Energy efficient on-demand delivery services (EODS)
PI: Qadeer Ahmed, College of Engineering
Co-investigators: Christopher Atkinson, College of Engineering; Desheng Liu, College of Arts & Sciences
We aim to address the inherent energy inefficiency of on-demand parcel and grocery delivery services (ODS), as practiced today. This approach will improve the energy efficiency of urban mobility by predicting delivery demand, improving freight and vehicle routing, and reducing deadheading.
Local antioxidant release to prevent cataract after vitrectomy
PI: Katelyn Swindle-Reilly, College of Engineering
Co-investigators: Colleen Cebulla, College of Medicine; Heather Chandler, College of Optometry; Eric Miller, College of Veterinary Medicine
The role of antioxidant and oxygen concentrations in the vitreous will be studied to prevent oxidative damage in the eye.
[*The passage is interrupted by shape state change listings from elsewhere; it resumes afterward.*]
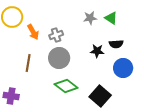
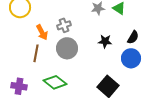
orange arrow: (33, 32) -> (42, 32), moved
black semicircle: (116, 44) -> (133, 37), moved, turned -56
green diamond: (66, 86) -> (55, 82), moved

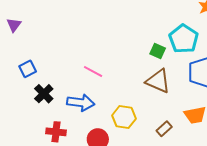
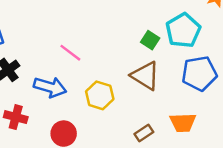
yellow hexagon: (124, 117) -> (100, 95), moved

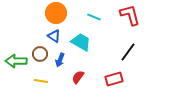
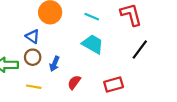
blue triangle: (54, 36) -> (33, 36), moved
cyan trapezoid: (81, 42) -> (93, 44), moved
black line: (128, 52) -> (140, 50), moved

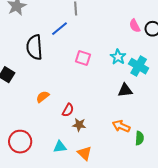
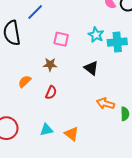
cyan cross: (139, 66) -> (117, 42), turned -30
black triangle: (125, 90) -> (91, 68), moved, turned 49
brown star: (79, 125) -> (50, 65), moved

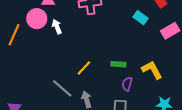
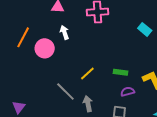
pink circle: (37, 19) -> (45, 48), moved
purple semicircle: (127, 84) -> (128, 92), turned 56

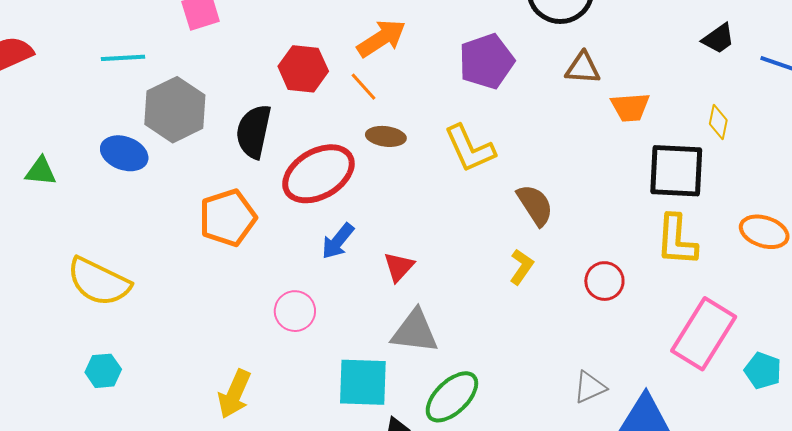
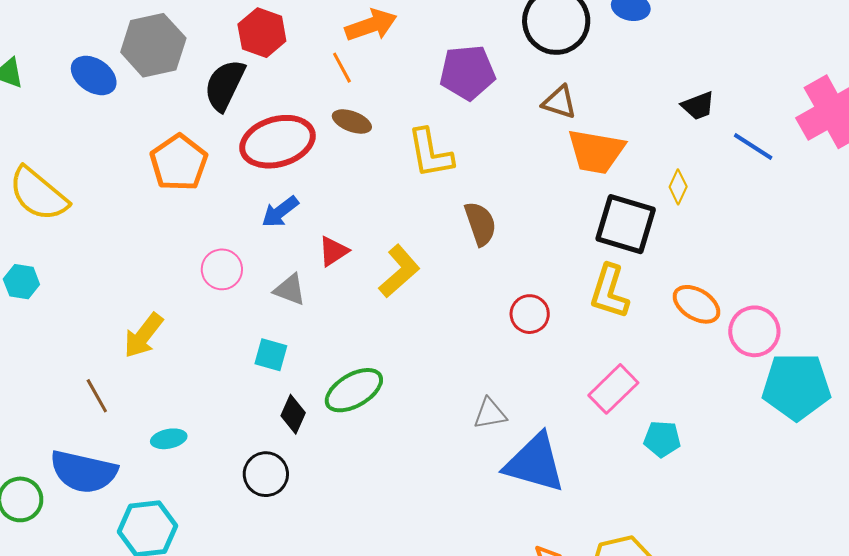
red hexagon: (303, 69) -> (262, 33), moved
orange trapezoid: (630, 107) -> (596, 151), size x1.5
orange pentagon: (228, 218) -> (179, 163), turned -30
yellow L-shape: (521, 267) -> (399, 271), moved, size x1.5
gray triangle: (415, 331) -> (290, 290), moved, size x0.7
pink rectangle: (704, 334) -> (613, 389), size x0.7
cyan pentagon: (763, 371) -> (662, 439), turned -30
cyan square: (363, 382) -> (271, 355), size x0.6

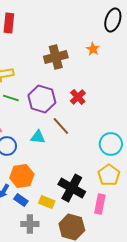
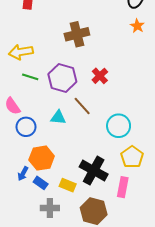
orange star: (93, 49) -> (137, 26), moved
cyan circle: (111, 144) -> (119, 126), moved

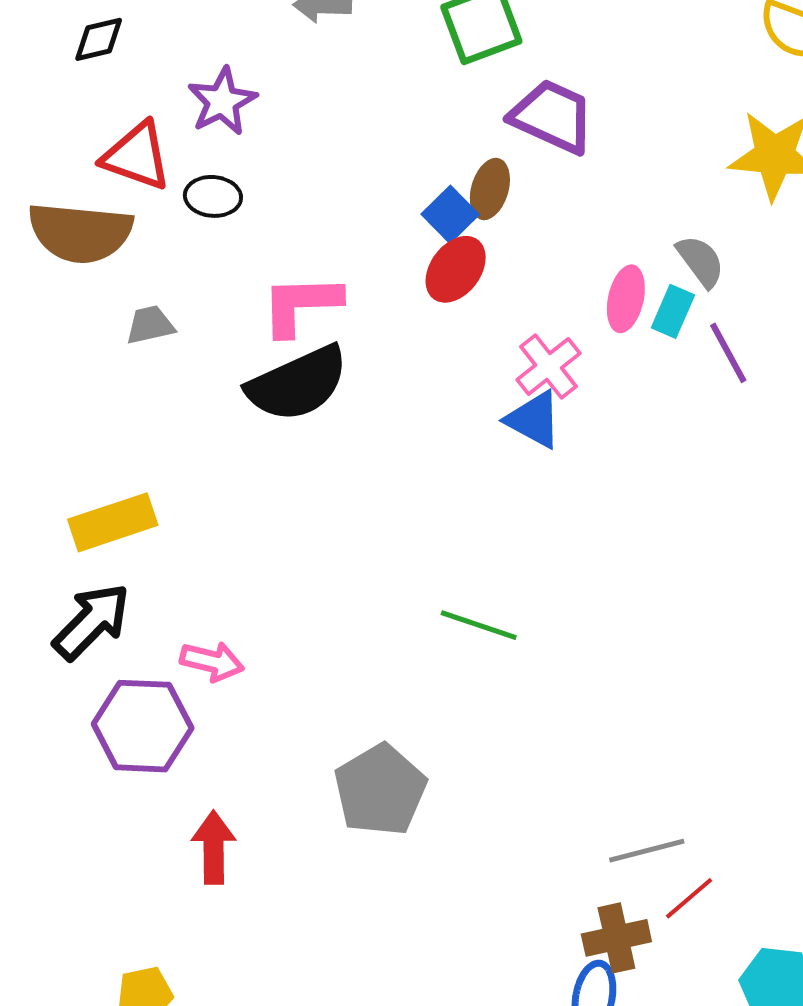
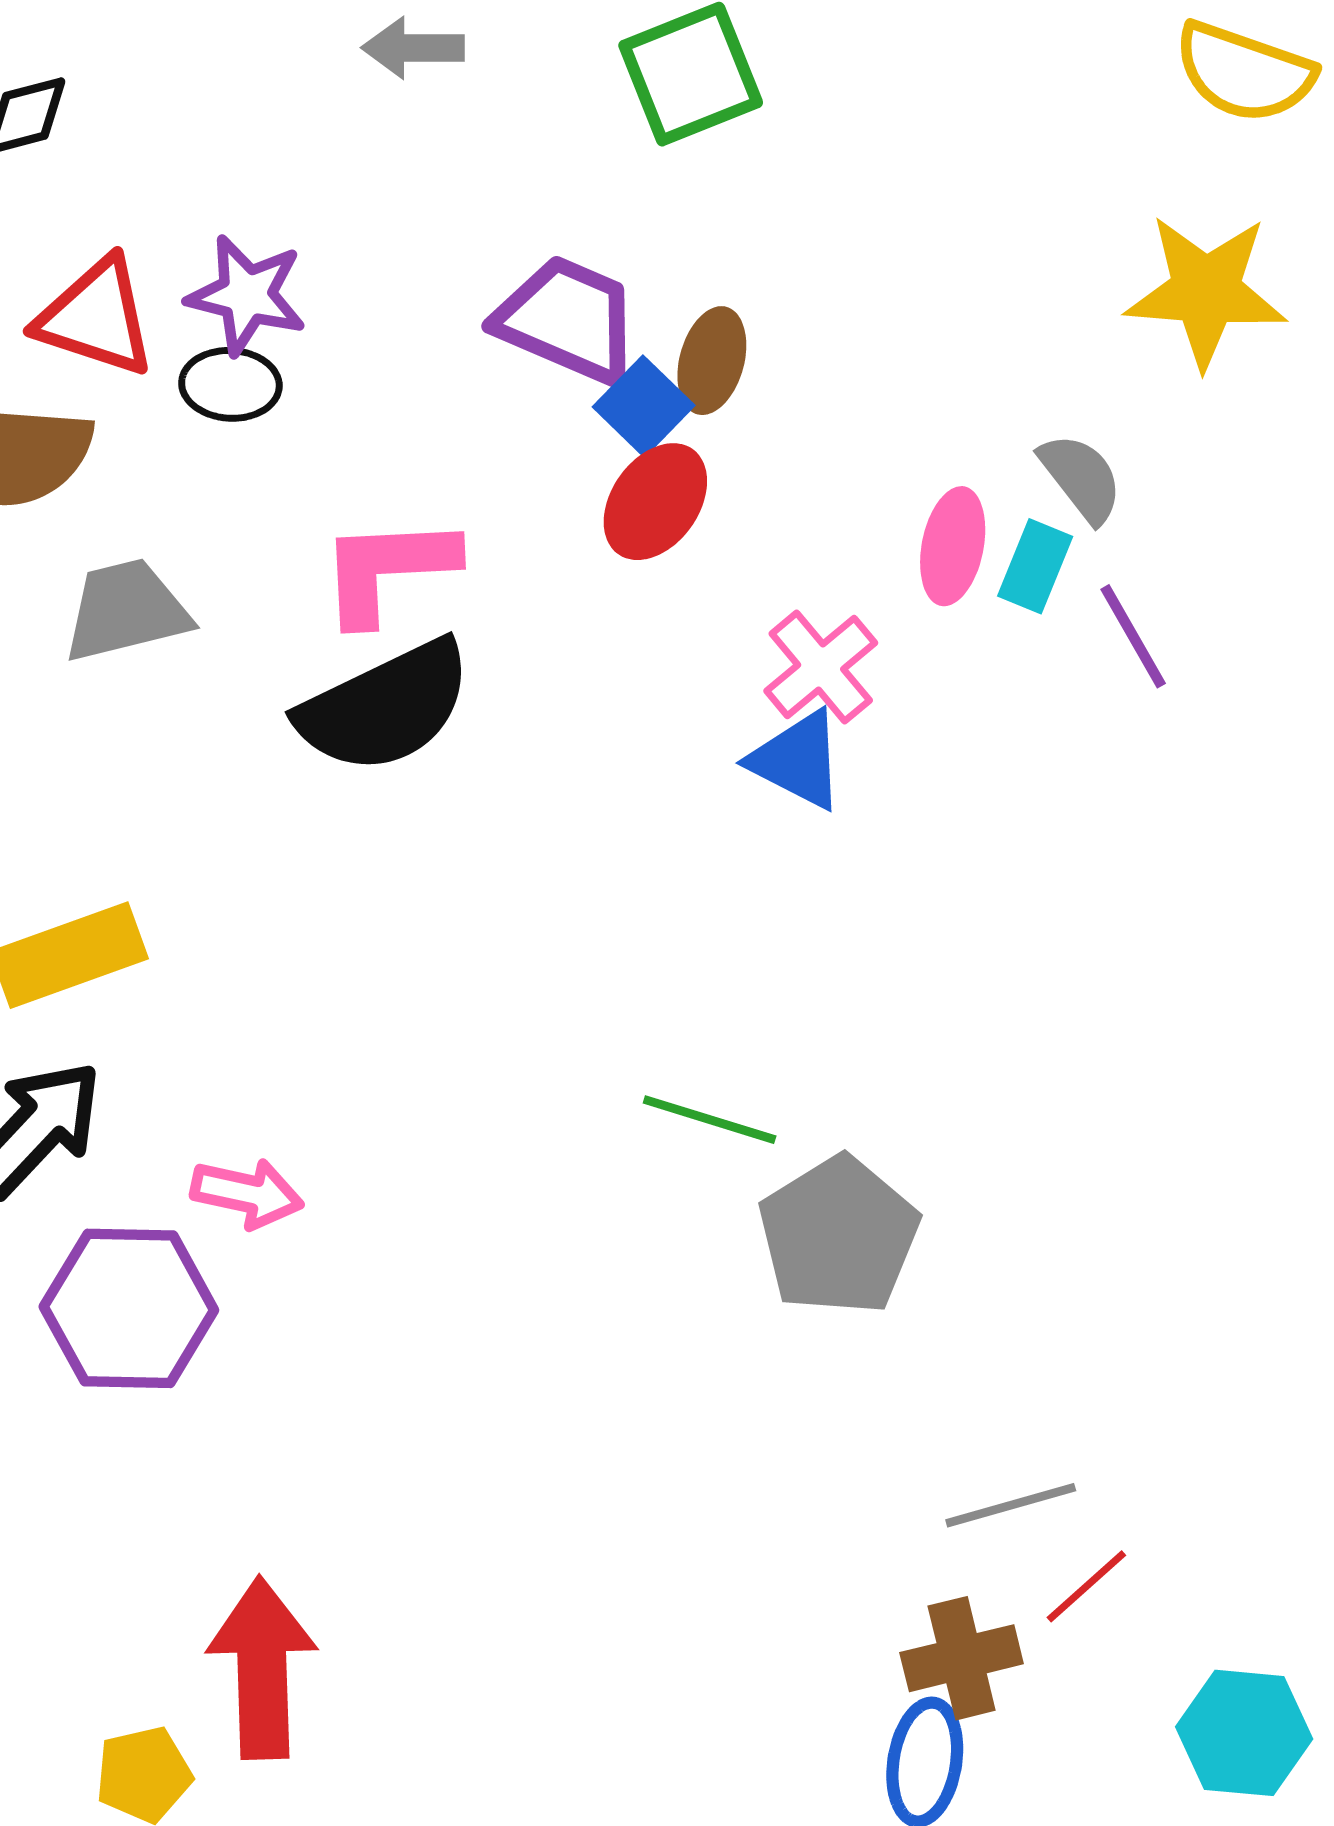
purple star: (222, 101) -> (247, 295), moved, turned -30
purple trapezoid: (552, 116) -> (568, 320), moved
gray trapezoid: (150, 325) -> (126, 610), size x1.5
gray pentagon: (380, 790) -> (839, 1236), moved
red arrow: (214, 847) -> (262, 1668), moved, size x1.4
Biomimetic hydrogels with nanoencapsulated antioxidants are being explored to restore antioxidant levels after vitreous removal, potentially preventing cataract.
Engineering Professors Jian Chen, Enam Chowdhury, John Fosler-Lussier, Samir Ghadiali, Lisa Hall, Jung Hyun Kim and Han-Wei Shen are co-investigators on other teams receiving funding. See all 19 funded grants.
The PRE program also offers Catalyst Grants to support the efforts of large cross- and interdisciplinary teams to pursue large-scale, high-impact research that addresses emerging or existing challenges of national and international societal importance. These grants may be up to $200,000 and are expected to generate long-term, sustained, and significant impact while positioning Ohio State as THE research area leader. Concept papers for Catalyst Grant funding are due on June 18, 2021.